Em comunicado emitido pela Presidência, Chapo destacou que o assunto encontra-se sob escrutínio das autoridades competentes e que o Governo espera pelas conclusões das instituições responsáveis pelo combate à corrupção.
“A Presidência da República toma esta oportunidade para expressar o seu apreço e encorajamento ao CDD e ao CIP pela exposição das informações sobre as supostas irregularidades e por terem interpelado o GCCC no sentido deste trabalhar no assunto”, lê-se no documento.
O Chefe de Estado reiterou que a governação está comprometida com a transparência e a integridade na gestão da coisa pública, garantindo que casos de suspeita de corrupção ou conflito de interesses sejam devidamente analisados pelas instituições com competência legal.
As alegações dizem respeito a um concurso público promovido pelo Instituto de Algodão e Oleaginosas de Moçambique (IAOM, I.P.), destinado ao desenvolvimento e operação de uma plataforma para a digitalização das cadeias de valor do algodão, oleaginosas e culturas alimentares.
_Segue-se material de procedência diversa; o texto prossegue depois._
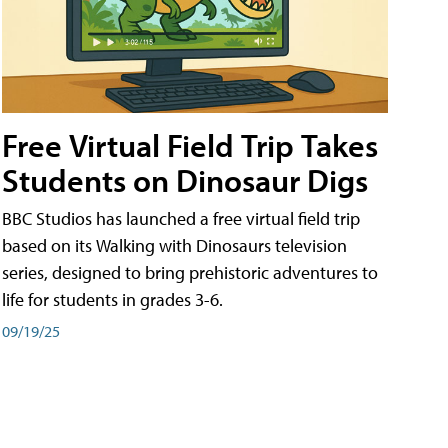
Free Virtual Field Trip Takes
Students on Dinosaur Digs
BBC Studios has launched a free virtual field trip
based on its Walking with Dinosaurs television
series, designed to bring prehistoric adventures to
life for students in grades 3-6.
09/19/25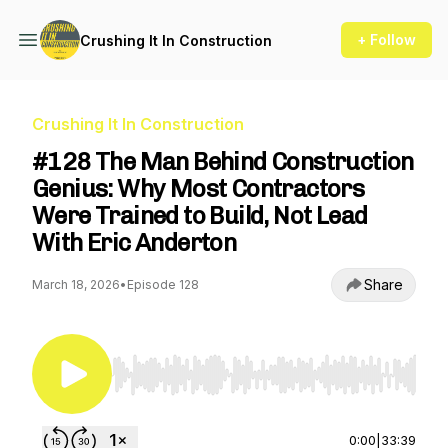
+ Follow
Crushing It In Construction
Crushing It In Construction
#128 The Man Behind Construction
Genius: Why Most Contractors
Were Trained to Build, Not Lead
With Eric Anderton
Share
March 18, 2026
•
Episode 128
Use Left/Right to seek, Home/End to jump to st
0:00
|
33:39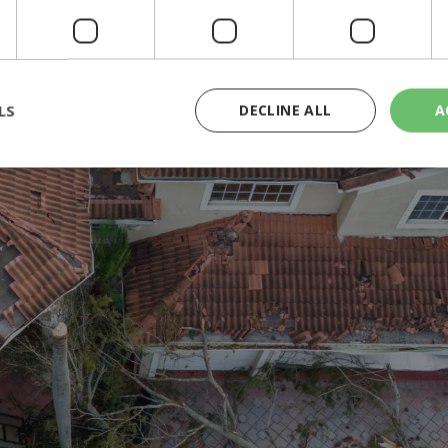
 million residents. Governor Ron DeSantis noted that the situation co
shed water away from the coastline rather than inundating the city, a ph
t wreaked havoc, especially in St. Lucie County, where they caused une
LS
DECLINE ALL
A
rictly necessary
Performance
Targeting
Functionality
Unclassif
cookies allow core website functionality such as user login and account management
hout strictly necessary cookies.
Provider
/
Domain
Expiration
Description
29
This cookie is used to distinguish betw
Cloudflare Inc.
minutes
bots. This is beneficial for the website, 
.piano.io
59
valid reports on the use of their website
seconds
knews.kathimerini.com.cy
1 week 3
Χρησιμοποιείται για να προσδιορίσει τη
days
γλώσσα του επισκέπτη.
29
This cookie is used to distinguish betw
Cloudflare Inc.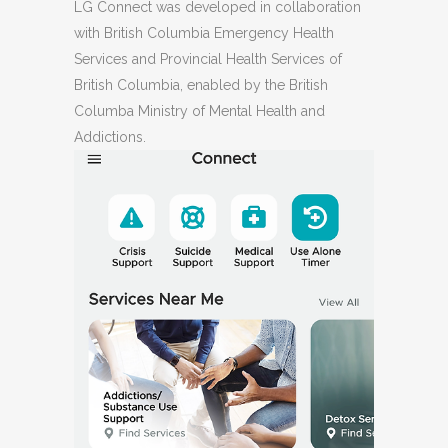
LG Connect was developed in collaboration
with British Columbia Emergency Health
Services and Provincial Health Services of
British Columbia, enabled by the British
Columba Ministry of Mental Health and
Addictions.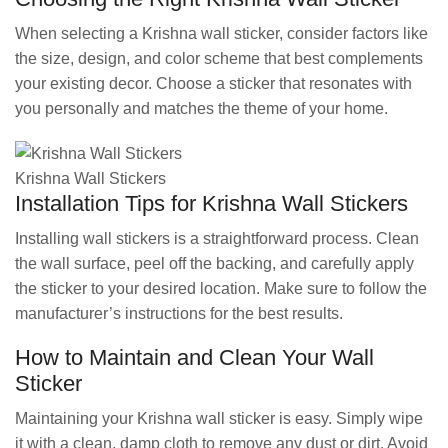
When selecting a Krishna wall sticker, consider factors like
the size, design, and color scheme that best complements
your existing decor. Choose a sticker that resonates with
you personally and matches the theme of your home.
Krishna Wall Stickers
Installation Tips for Krishna Wall Stickers
Installing wall stickers is a straightforward process. Clean
the wall surface, peel off the backing, and carefully apply
the sticker to your desired location. Make sure to follow the
manufacturer’s instructions for the best results.
How to Maintain and Clean Your Wall
Sticker
Maintaining your Krishna wall sticker is easy. Simply wipe
it with a clean, damp cloth to remove any dust or dirt. Avoid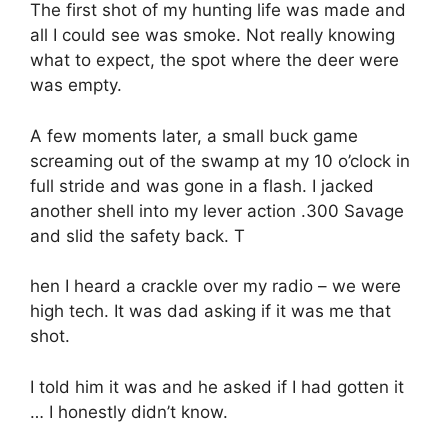
The first shot of my hunting life was made and
all I could see was smoke. Not really knowing
what to expect, the spot where the deer were
was empty.
A few moments later, a small buck game
screaming out of the swamp at my 10 o’clock in
full stride and was gone in a flash. I jacked
another shell into my lever action .300 Savage
and slid the safety back. T
hen I heard a crackle over my radio – we were
high tech. It was dad asking if it was me that
shot.
I told him it was and he asked if I had gotten it
… I honestly didn’t know.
Segundo denúncias de organizações da sociedade civil, nomeadamente o Centro para a Democracia e Direitos Humanos (CDD) e o Centro de Integridade Pública (CIP), o processo de adjudicação levantou suspeitas de favorecimento e falta de transparência, envolvendo alegadamente o Ministro da Agricultura, Ambiente e Pescas, Roberto Mito Albino.
Ambas as organizações pediram ao Gabinete Central de Combate à Corrupção que investigue o caso, com vista a esclarecer se houve ou não irregularidades no processo de contratação pública.
Fontes ligadas ao processo apontam que a empresa vencedora do concurso teria sido favorecida, apesar de não apresentar todas as condições técnicas exigidas. As denúncias referem ainda que outras concorrentes foram preteridas em circunstâncias pouco claras.
As acusações tornaram-se públicas após reportagens e notas divulgadas por órgãos de comunicação social e pelas duas organizações, provocando um amplo debate na sociedade sobre a gestão de concursos públicos e a necessidade de maior fiscalização.
A Presidência da República assegura que continuará a acompanhar o caso enquanto aguarda que as instituições com responsabilidades no esclarecimento desse tipo de situações concluam o trabalho que estão a desenvolver, reforçando que ninguém deve ser condenado antes de provada a culpa.